> I would argue that the idea that windows are ephemeral doesn't work for all windows in all situations - I'm almost always going to want a window with BBEdit, another with Terminal cd'd to the current project (whatever I might be doing, and there likely will be a fair number of these, more than 1 at least), plus a web browser with email/documentation.
I thought so, too. However, turns out I work better when I see either an editor window, a terminal window, or a web browser, but not all at the same time. Meaning even if I had them all on screen, every moment in time I really focus only on one, and I do it for minutes at a time—all others meanwhile are visual junk. So SM does just that: focus one window at a time by default, and because command-tab is so readily available switching between full focus on one window to full focus on another window is very fast.

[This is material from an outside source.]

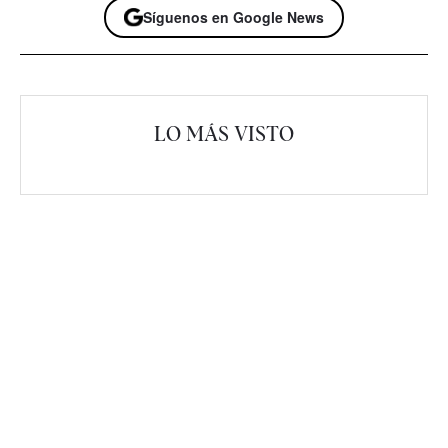
Síguenos en Google News
LO MÁS VISTO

In my case, I could create a multi-window set where I have all of those windows very large and exactly same size (e.g., with Rectangle’s “almost full-screen” feature), and then I would get a bonus way of switching just between those windows (through command-`). I might try it some time.
There are few cases so far where I create multi-window sets arranged so that I see windows simultaneously, for example: 1) when I need to drag things between them repeatedly, such as when organizing files (e.g., moving photography between my SD card, SSD and HDD), or 2) when I’m observing multiple long-running processes in terminal but didn’t bother to run Tmux in the beginning so now I am stuck multiple Terminal windows and I want to see progress in them all. Turns out such cases are pretty rare.
That said, I don’t use multiple displays, I work on laptop and that probably informs my use case.